Noninfectious urinary bladder inflammation is a poorly understood phenomenon, and the participation of leukotrienes (LTs) in the pathogenesis of bladder inflammation is unclear. Leukotrienes are synthesized by the bladder, and exogenous LTs induce contraction of isolated bladder segments. LTD4 and LTC4 were more potent contractile agents than LTE4. Leukotriene-induced contractions were blocked by ICI 198,615 (10(-6) M. and 10(-7) M.) a specific LT receptor antagonist. In the presence of indomethacin (5 x 10(-6) M.), bladder contraction in response to LTD4 was increased. Endogenous LT release was studied using an experimental model of cystitis. Antigen (ovalbumin 10(-6) to 10(-2) mg./ml.) challenge of bladder segments isolated from actively sensitized animals induced release of LT, prostaglandin D2 and histamine. A-64077 (Zileuton), a 5-lipoxygenase (5-LO) inhibitor, significantly reduced contraction of sensitized bladder tissue in response to antigen challenge in a concentration-dependent manner and abolished LT release. These data indicate that the guinea pig urinary bladder produces sulfidopeptide-LTs that can be released upon specific stimulation. Furthermore, LTs activate specific receptors promoting bladder contraction. Our findings suggest that specific 5-LO inhibitors or LT-receptor antagonists might be useful in treating or preventing bladder inflammation.

Differential release of prostaglandins and leukotrienes by sensitized guinea pig urinary bladder layers upon antigen challenge.

The relative contributions of mucosal/submucosal and detrusor layers to the release of inflammatory mediators were investigated in isolated, ovalbumin (OVA) sensitized guinea pig urinary bladders. Ovalbumin challenge of sensitized mucosa induced release of prostaglandins (PG): PGE2, PGD2 and PGF2 alpha, in that order of magnitude. The total release of PGs was significantly higher from the mucosa/submucosa than from the detrusor/serosa. Under the same conditions, net release of leukotriene (LT) was observed predominantly from the detrusor. The total amount of histamine released from the mucosa was greater than that from the muscle layer. These results indicate differential production and release of inflammatory mediators from the mucosal/submucosal and detrusor smooth muscle layers. These results may have serious implications in disorders, such as interstitial cystitis, involving bladder mucosal damage. The cytoprotective effect of PGE2 is likely to be lost when the mucosa is damaged, and LT release from deeper layers may contribute significantly to symptoms of bladder inflammation.

Neurogenic inflammation of Guinea-pig bladder.
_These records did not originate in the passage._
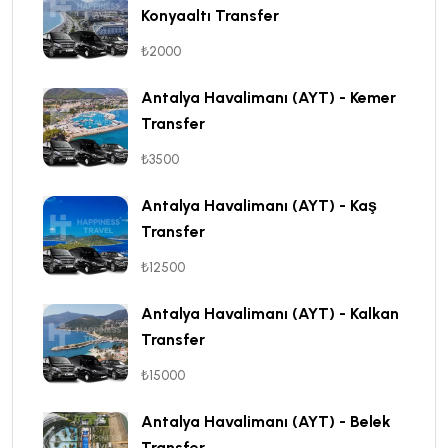
Konyaaltı Transfer
₺2000
Antalya Havalimanı (AYT) - Kemer
Transfer
₺3500
Antalya Havalimanı (AYT) - Kaş
Transfer
₺12500
Antalya Havalimanı (AYT) - Kalkan
Transfer
₺15000
Antalya Havalimanı (AYT) - Belek
Transfer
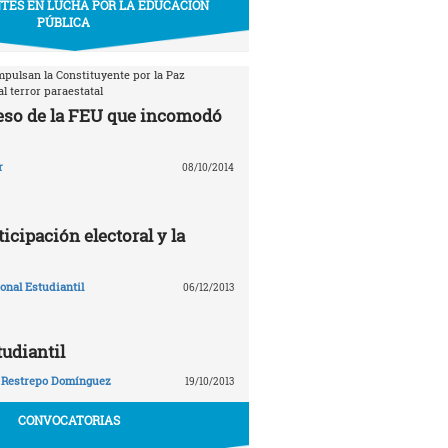
TES EN LUCHA POR LA EDUCACIÓN
PÚBLICA
mpulsan la Constituyente por la Paz
l terror paraestatal
eso de la FEU que incomodó
r
08/10/2014
ticipación electoral y la
nal Estudiantil
06/12/2013
tudiantil
 Restrepo Domínguez
19/10/2013
CONVOCATORIAS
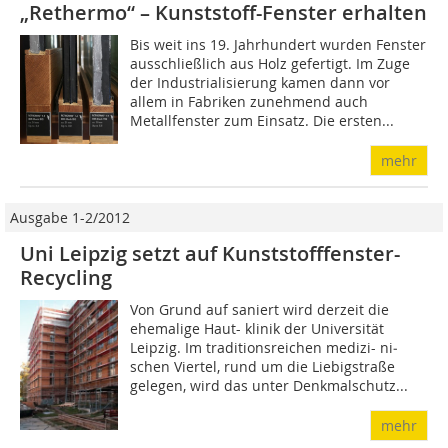
„Rethermo“ – Kunststoff-Fenster erhalten
Bis weit ins 19. Jahrhundert wurden Fenster
ausschließlich aus Holz gefertigt. Im Zuge
der Industrialisierung kamen dann vor
allem in Fabriken zunehmend auch
Metallfenster zum Einsatz. Die ersten...
mehr
Ausgabe 1-2/2012
Uni Leipzig setzt auf Kunststofffenster-
Recycling
Von Grund auf saniert wird derzeit die
ehemalige Haut- klinik der Universität
Leipzig. Im traditionsreichen medizi- ni­
schen Viertel, rund um die Liebigstraße
gelegen, wird das unter Denkmalschutz...
mehr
Capsaicin, substance P, and ovalbumin, instilled into the bladders of naive and ovalbumin (OVA) sensitized guineapigs caused inflammation, as indicated by increased vascular permeability. Histological changes after exposure to these compounds progressed with time from intense vasodilatation to marginalization of granulocytes followed by interstitial migration of leukocytes. In vitro incubation of guinea-pig bladder tissue with substance P and ovalbumin stimulated release of prostaglandin D(2) and leukotrienes. In vitro incubation of bladder tissue with capsaicin, OVA, prostaglandin D(2), leukotriene C(4), histamine, or calcium ionophore A-23587 all stimulated substance P release. These data suggest that bladder inflammation initiated by a variety of stimuli could lead to a cyclic pattern of release of inflammatory mediators and neuropeptides, which could result in amplification and persistence of cystitis after the inciting cause has subsided.